* _What is required_: State how many lines of the entries hold the string "images", and output nothing but that count.

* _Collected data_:

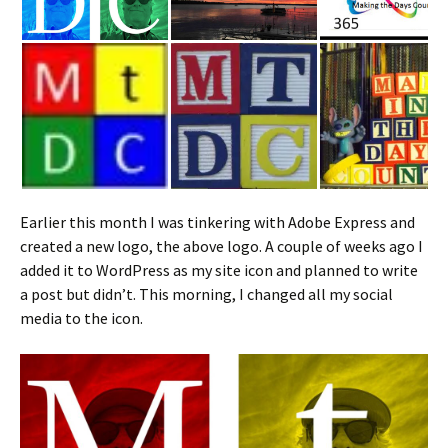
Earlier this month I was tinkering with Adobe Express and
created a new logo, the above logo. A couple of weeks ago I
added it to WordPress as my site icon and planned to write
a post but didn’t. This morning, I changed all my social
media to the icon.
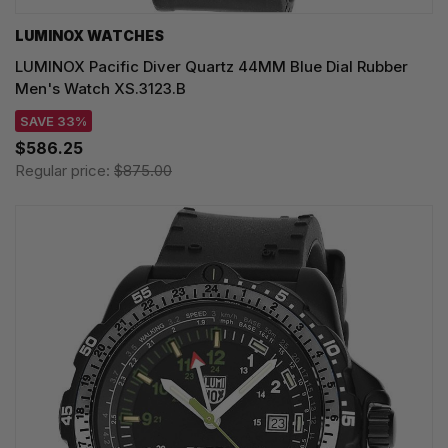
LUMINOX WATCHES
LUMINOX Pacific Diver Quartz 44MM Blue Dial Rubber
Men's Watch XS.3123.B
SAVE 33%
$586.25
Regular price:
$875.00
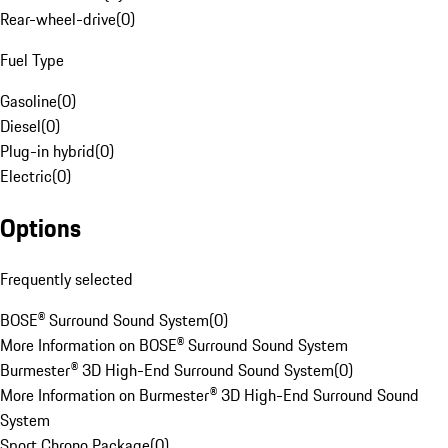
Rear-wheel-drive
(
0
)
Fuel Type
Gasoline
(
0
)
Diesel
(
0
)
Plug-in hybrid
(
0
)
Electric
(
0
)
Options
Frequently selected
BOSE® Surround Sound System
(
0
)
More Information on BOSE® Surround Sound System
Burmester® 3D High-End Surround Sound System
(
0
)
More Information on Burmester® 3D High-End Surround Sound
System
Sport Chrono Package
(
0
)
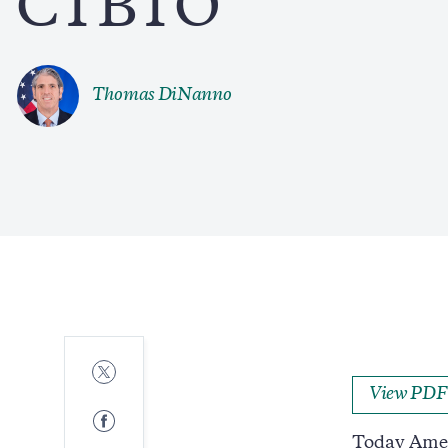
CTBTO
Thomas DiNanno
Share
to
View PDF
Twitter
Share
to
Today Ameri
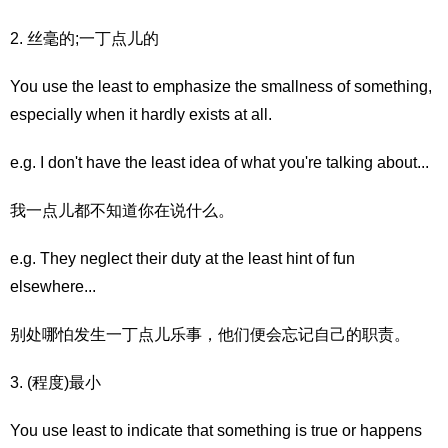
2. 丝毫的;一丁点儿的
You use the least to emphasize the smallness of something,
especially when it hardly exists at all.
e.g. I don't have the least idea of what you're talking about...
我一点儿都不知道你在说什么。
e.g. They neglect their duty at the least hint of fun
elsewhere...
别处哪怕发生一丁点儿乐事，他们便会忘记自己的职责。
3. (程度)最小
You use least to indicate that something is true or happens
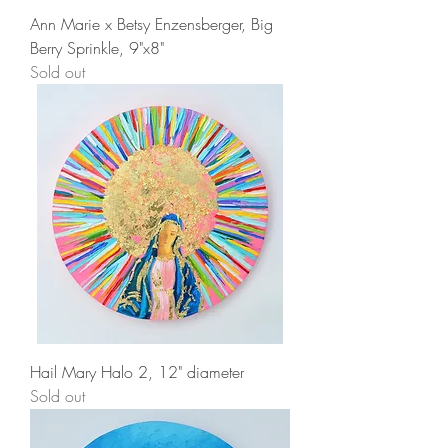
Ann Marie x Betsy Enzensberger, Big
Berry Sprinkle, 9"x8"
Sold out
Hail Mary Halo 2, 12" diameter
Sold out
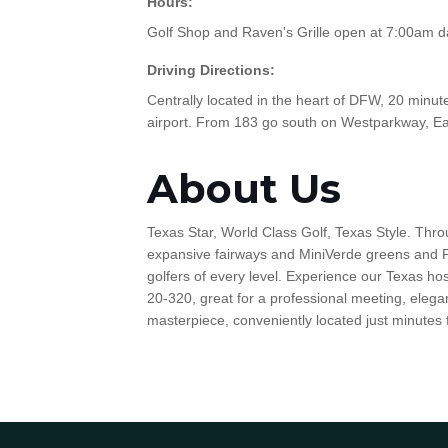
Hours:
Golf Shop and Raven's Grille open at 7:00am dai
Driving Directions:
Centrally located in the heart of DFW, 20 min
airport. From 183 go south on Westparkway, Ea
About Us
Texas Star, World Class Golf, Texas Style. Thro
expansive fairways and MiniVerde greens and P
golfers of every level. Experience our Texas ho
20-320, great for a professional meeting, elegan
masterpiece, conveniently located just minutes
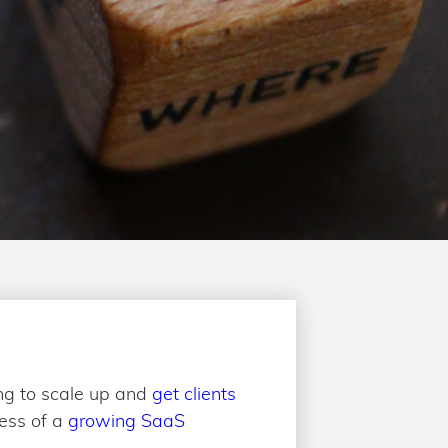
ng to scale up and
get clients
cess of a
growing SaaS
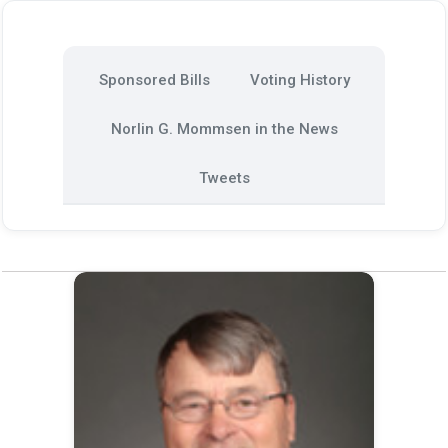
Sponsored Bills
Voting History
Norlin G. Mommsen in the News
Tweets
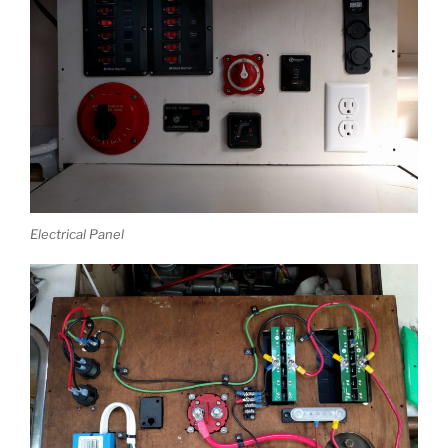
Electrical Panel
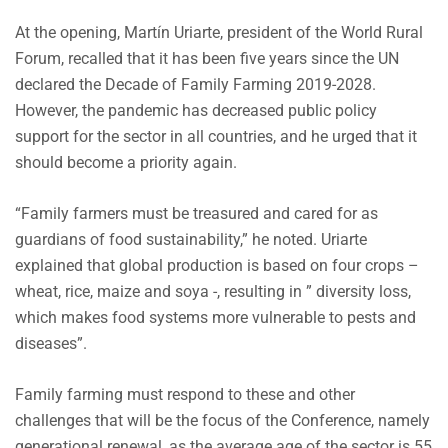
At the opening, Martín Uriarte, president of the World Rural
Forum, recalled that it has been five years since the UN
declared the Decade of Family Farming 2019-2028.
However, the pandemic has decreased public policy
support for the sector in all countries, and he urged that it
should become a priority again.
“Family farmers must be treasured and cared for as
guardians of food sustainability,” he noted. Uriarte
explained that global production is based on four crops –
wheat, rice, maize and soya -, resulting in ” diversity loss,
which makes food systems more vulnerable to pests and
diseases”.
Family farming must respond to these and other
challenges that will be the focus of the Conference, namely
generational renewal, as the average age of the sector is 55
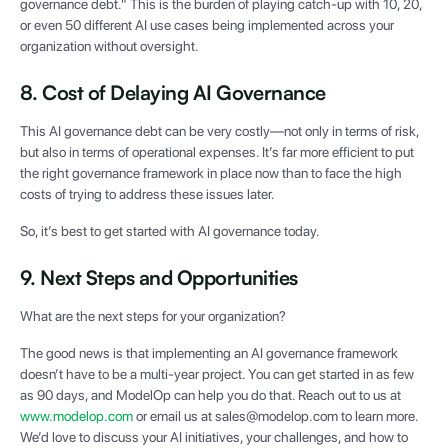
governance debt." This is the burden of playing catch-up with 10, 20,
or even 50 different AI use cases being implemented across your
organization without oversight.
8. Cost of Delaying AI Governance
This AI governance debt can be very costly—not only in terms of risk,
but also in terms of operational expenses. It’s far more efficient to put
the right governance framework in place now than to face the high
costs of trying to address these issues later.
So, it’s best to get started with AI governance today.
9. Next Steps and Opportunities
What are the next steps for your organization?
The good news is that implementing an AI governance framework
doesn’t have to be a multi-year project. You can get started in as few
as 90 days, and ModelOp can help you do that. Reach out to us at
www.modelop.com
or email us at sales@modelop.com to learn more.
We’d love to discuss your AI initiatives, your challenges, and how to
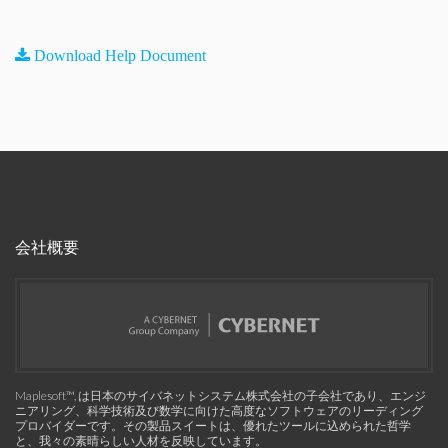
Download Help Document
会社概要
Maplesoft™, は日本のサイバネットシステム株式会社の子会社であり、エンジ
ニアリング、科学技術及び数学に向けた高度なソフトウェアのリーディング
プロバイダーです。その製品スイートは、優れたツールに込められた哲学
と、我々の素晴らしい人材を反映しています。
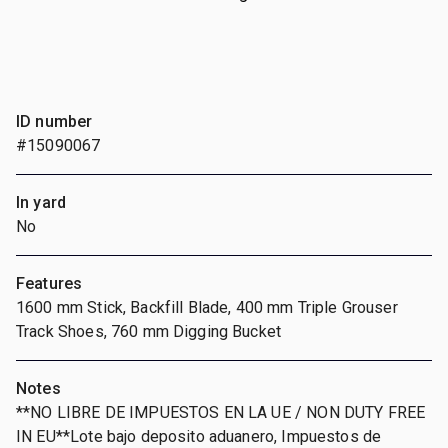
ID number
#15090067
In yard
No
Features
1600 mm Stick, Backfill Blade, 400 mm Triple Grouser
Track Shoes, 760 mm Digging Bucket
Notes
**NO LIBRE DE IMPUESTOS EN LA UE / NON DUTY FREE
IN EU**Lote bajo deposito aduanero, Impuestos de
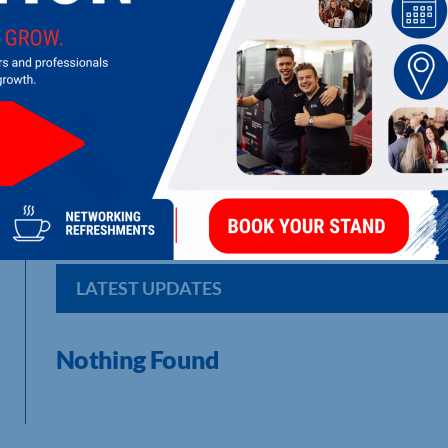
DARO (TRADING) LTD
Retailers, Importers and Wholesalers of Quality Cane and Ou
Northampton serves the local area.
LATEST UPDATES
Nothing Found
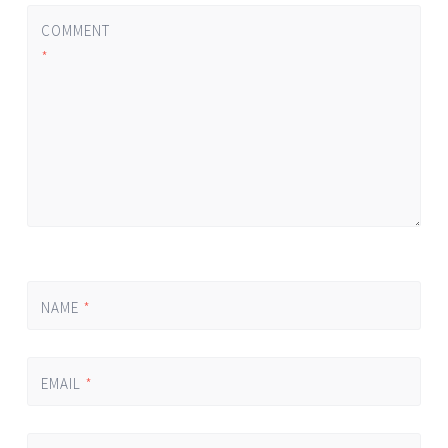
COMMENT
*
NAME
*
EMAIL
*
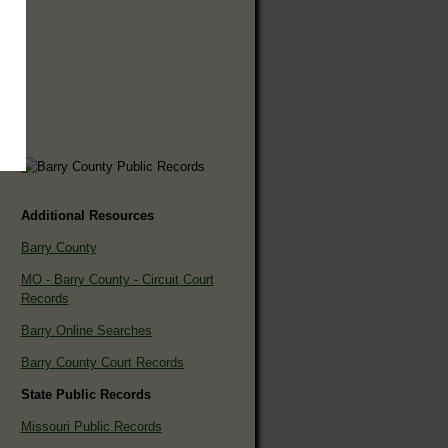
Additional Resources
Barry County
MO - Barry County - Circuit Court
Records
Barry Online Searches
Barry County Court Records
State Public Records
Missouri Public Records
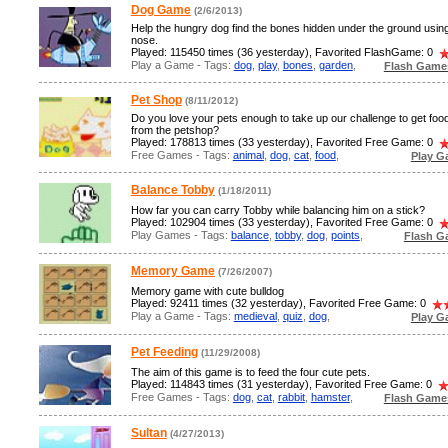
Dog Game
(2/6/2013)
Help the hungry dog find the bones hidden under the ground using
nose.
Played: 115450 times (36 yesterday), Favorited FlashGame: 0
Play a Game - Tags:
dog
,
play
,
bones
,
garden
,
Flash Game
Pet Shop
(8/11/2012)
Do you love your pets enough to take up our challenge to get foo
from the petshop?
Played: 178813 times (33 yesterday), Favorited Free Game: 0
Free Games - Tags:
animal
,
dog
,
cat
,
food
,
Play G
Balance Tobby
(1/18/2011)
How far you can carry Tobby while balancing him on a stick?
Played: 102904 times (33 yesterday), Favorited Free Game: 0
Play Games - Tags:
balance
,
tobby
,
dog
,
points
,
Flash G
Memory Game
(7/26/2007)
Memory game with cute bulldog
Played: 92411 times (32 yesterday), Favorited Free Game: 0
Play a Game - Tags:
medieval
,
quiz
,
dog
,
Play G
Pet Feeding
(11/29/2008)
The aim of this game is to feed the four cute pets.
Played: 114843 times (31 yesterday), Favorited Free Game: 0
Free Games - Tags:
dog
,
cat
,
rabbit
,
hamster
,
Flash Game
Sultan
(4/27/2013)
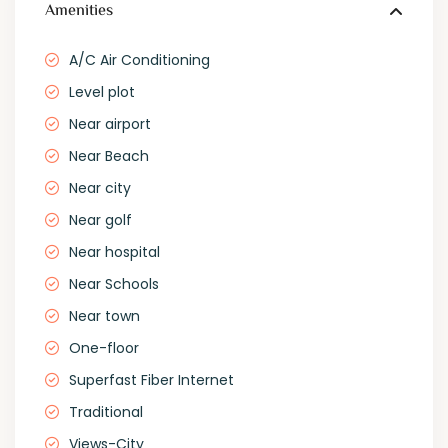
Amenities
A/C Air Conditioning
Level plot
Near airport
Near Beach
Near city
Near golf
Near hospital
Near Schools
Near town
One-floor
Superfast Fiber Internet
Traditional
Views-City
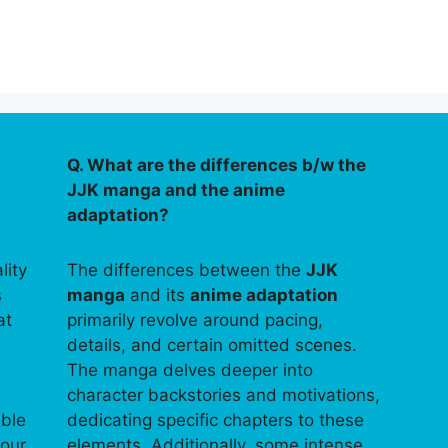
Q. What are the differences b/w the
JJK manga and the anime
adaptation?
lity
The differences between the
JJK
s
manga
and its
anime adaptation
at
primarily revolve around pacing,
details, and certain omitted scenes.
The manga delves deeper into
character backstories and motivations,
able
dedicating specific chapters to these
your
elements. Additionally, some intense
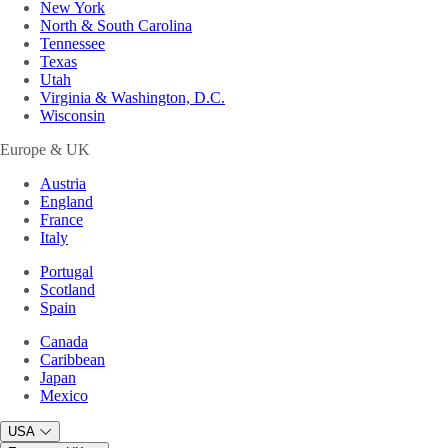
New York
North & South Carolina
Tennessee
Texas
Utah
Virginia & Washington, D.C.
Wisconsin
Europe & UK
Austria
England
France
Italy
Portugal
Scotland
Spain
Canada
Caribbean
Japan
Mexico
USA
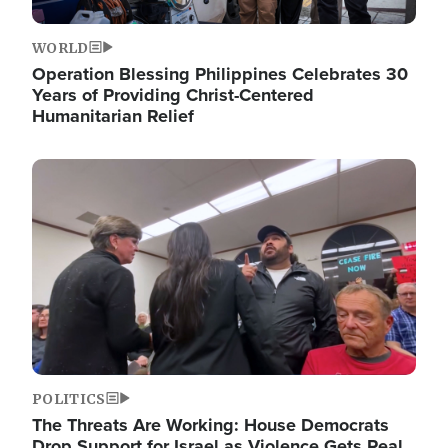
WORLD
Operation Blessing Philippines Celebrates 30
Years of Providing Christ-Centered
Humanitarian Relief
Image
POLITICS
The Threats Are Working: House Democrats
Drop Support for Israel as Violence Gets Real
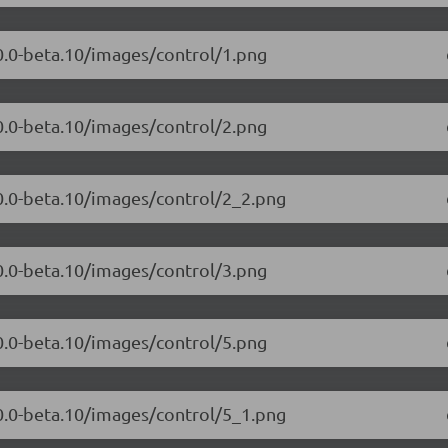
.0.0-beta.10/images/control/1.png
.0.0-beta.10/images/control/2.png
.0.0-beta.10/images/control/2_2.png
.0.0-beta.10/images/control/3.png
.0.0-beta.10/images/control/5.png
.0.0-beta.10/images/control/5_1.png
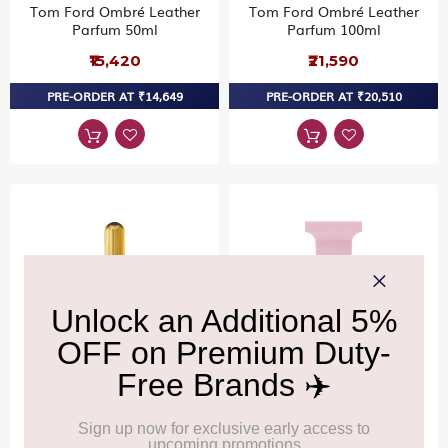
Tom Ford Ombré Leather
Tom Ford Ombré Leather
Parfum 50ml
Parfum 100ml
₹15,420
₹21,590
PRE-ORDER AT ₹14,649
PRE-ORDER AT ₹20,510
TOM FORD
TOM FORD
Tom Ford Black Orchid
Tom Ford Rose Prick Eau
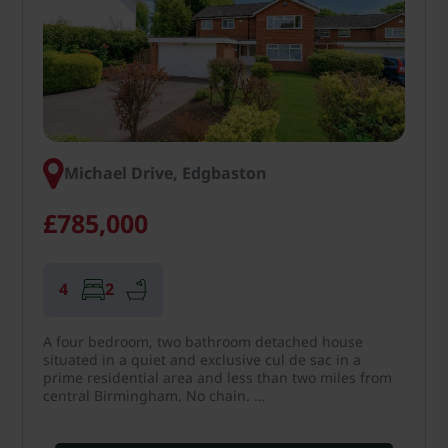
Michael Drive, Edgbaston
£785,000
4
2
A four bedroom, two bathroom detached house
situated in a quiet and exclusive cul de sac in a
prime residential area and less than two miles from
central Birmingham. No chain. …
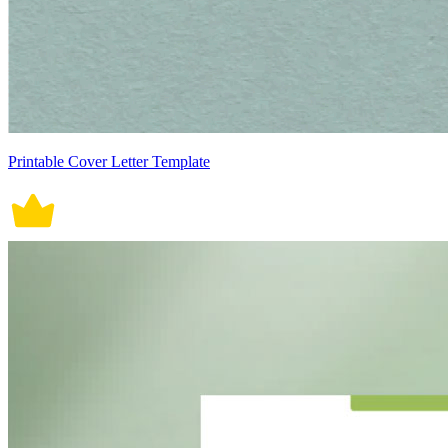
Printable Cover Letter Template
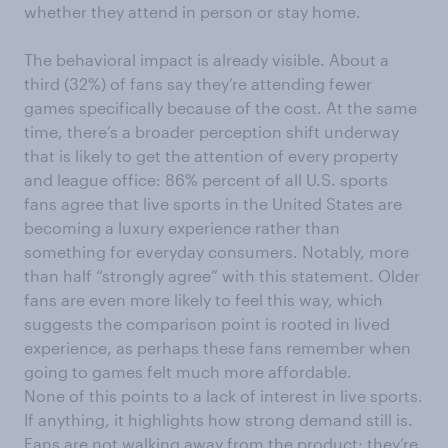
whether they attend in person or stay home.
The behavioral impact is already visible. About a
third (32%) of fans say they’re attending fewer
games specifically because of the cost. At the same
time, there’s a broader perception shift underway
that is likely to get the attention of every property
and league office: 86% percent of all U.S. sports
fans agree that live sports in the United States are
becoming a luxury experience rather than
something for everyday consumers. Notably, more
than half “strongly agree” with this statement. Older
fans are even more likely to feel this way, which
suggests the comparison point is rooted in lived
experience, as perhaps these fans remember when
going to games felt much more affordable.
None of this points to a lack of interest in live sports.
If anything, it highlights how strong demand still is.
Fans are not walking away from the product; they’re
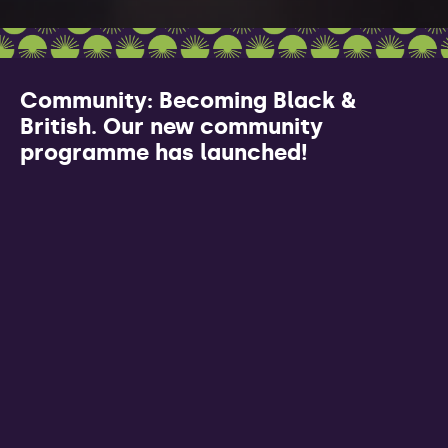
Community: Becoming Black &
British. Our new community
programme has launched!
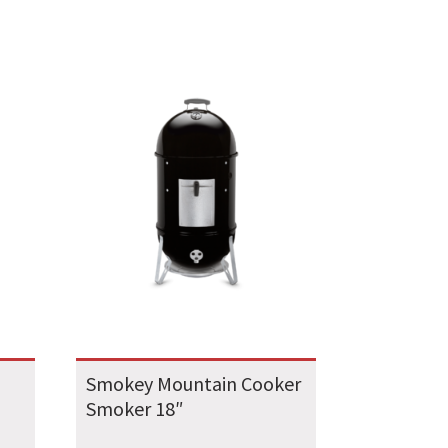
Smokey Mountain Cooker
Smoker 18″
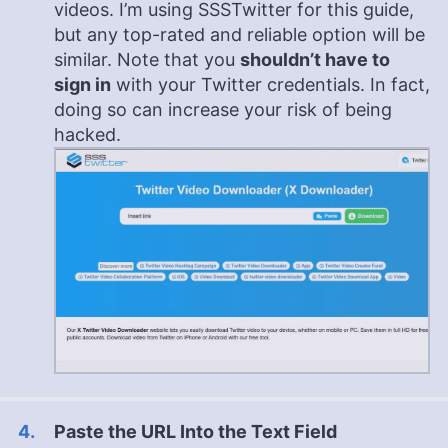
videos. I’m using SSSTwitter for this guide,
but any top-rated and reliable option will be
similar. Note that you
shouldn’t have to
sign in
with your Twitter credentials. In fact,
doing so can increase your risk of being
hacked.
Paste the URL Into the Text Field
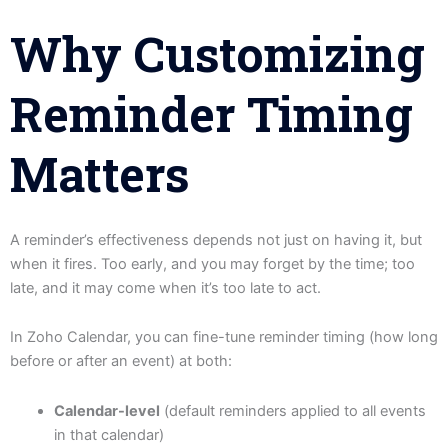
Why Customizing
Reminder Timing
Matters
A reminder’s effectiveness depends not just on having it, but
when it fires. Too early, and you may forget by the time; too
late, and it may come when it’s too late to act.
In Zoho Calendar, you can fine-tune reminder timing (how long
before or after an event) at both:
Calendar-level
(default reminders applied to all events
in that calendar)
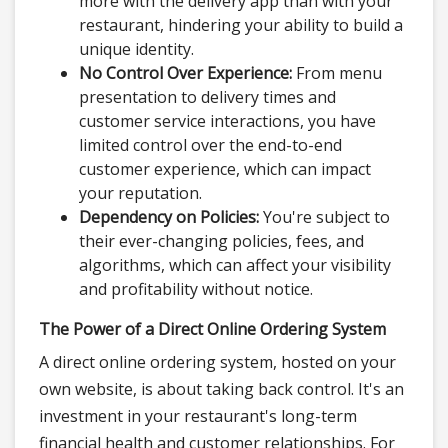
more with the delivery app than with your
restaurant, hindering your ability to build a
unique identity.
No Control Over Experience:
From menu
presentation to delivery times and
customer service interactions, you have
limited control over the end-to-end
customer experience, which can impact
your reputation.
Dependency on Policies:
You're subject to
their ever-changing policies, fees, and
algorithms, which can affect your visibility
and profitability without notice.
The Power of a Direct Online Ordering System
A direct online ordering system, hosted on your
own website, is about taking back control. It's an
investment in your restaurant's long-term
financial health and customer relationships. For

* _Written answer_: 6